Renê do Fluminense fala sobre ser subestimado e sua carreira de destaque
Lateral revela confiança e autoestima ao analisar trajetória no futebol brasileiro
Renê, lateral do Fluminense, comenta sobre sua trajetória, desempenho e percepção de subestimação na carreira. O jogador, que saiu de uma cidade do Piauí, relata sua evolução técnica e aproveitamento físico sem sinais de queda aos 34 anos.
Renê, lateral-esquerdo do Fluminense, construiu uma carreira marcada por conquistas e por superar a desconfiança inicial de muita gente. Nascido em Picos, uma pequena cidade do interior do Piauí com cerca de 80 mil habitantes, ele relata que sua paixão pelo futebol começou ainda na infância, na cidade onde jogava em times locais antes de se destacar nas categorias de base. Segundo o próprio jogador, jogar em times de massa e em grandes estádios é algo que valoriza bastante: "Jogo em estádios que cabem minha cidade toda", afirmou em entrevista exclusiva ao ge.
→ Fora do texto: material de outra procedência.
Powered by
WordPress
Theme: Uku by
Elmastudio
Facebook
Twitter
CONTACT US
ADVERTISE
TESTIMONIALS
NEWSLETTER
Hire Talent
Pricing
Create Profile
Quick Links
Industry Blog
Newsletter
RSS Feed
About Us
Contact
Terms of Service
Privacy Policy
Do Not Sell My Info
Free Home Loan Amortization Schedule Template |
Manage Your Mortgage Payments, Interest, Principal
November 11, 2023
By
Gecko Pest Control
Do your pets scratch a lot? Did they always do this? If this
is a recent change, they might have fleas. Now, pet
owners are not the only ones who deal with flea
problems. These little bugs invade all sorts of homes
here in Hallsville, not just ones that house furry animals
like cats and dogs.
Apesar do sucesso, Renê diz que sempre enfrenta críticas à sua performance, associando-as à sua sensação de ser "subestimado". Ele comenta que, ao longo de sua trajetória, essa sensação se tornou uma constante, mas que não dá muita bola para isso: "O que vale é o que eu penso sobre mim, o que meus companheiros e o treinador acham."
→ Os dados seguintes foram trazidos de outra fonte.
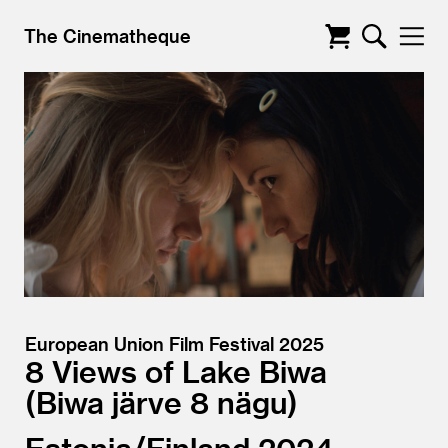
The Cinematheque
European Union Film Festival 2025
8 Views of Lake Biwa
Biwa järve 8 nägu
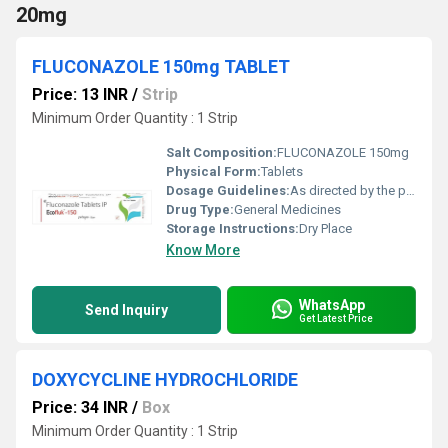
20mg
FLUCONAZOLE 150mg TABLET
Price: 13 INR
/
Strip
Minimum Order Quantity : 1 Strip
Salt Composition:
FLUCONAZOLE 150mg
Physical Form:
Tablets
Dosage Guidelines:
As directed by the physician
Drug Type:
General Medicines
Storage Instructions:
Dry Place
Know More
WhatsApp
Send Inquiry
Get Latest Price
DOXYCYCLINE HYDROCHLORIDE
Price: 34 INR
/
Box
Minimum Order Quantity : 1 Strip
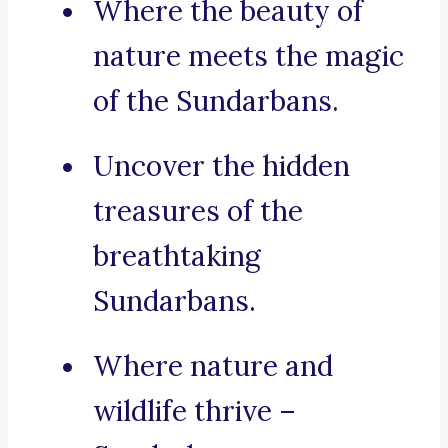
Where the beauty of
nature meets the magic
of the Sundarbans.
Uncover the hidden
treasures of the
breathtaking
Sundarbans.
Where nature and
wildlife thrive –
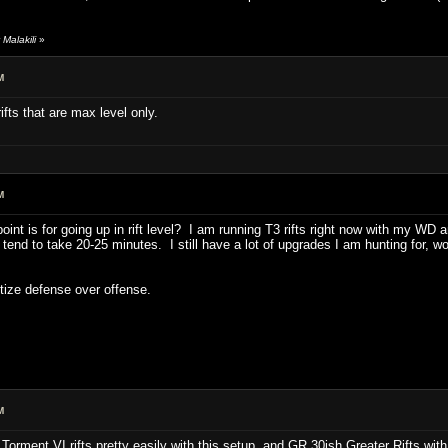
Malakili
»
M
 rifts that are max level only.
M
t is for going up in rift level? I am running T3 rifts right now with my WD a
s tend to take 20-25 minutes. I still have a lot of upgrades I am hunting for, wou
itize defense over offense.
M
 Torment VI rifts pretty easily with this setup, and GR 30ish Greater Rifts wit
Com 34 anos, Renê garante estar no melhor momento de sua forma física e técnica. Ele explica que seu bom desempenho se deve, em grande parte, ao cuidado com a preparação, incluindo investimentos em infraestrutura para recuperação em casa, como manta de LED e outras tecnologias. Ele também destaca a importância do entendimento do jogo, influenciado por conversas com jogadores experientes como Thiago Silva. "Tenho aprendido bastante com ele, acho que vivo o meu melhor momento de leitura e entendimento do jogo. Isso me ajuda bastante dentro de campo", afirmou. A evolução na posição também foi notada por ele próprio. Antes mais ofensivo, com preferência por ultrapassagens e cruzamentos, Renê comenta que vem atuando com mais contenção e contribuindo pelo meio-campo, ao lado de volantes como Martinelli e Hércules. "Fui evoluindo com o tempo, entendi que não é só físico, tem que pensar também", explica.
O jogador celebrou sua permanência no time e a vaga na próxima Libertadores, além de comentar sobre uma possível final entre Flamengo e Fluminense, considerando que essa seria uma ocasião especial para ele: "Seria muito bacana, uma final com os dois times da minha cidade, minha casa, minha paixão." Ainda que o momento seja de orgulho e confiança, Renê também fala sobre a rotina de preparação e demais cuidados físicos, mantendo a alta performance e se sentindo em destaque na carreira. Quando questionado sobre o segredo para seu alto desempenho, brinca que é "muito arroz com feijão": "Tenho uma rotina simples, mas com disciplina, que tem dado resultado." A trajetória dele reflete uma combinação de talento, trabalho duro e uma evolução técnica que acompanha a modernização do futebol, na qual laterais se tornaram quase como zagueiros, com funções mais estratégicas que físicas.
O que sabemos?
- Renê é lateral do Fluminense.
- Nascido em Picos, Piauí.
- Tem 34 anos e afirma estar no auge da carreira.
- Investimentos em infraestrutura contribuem para sua recuperação física.
- Ele se sente subestimado, mas mantém alta autoestima.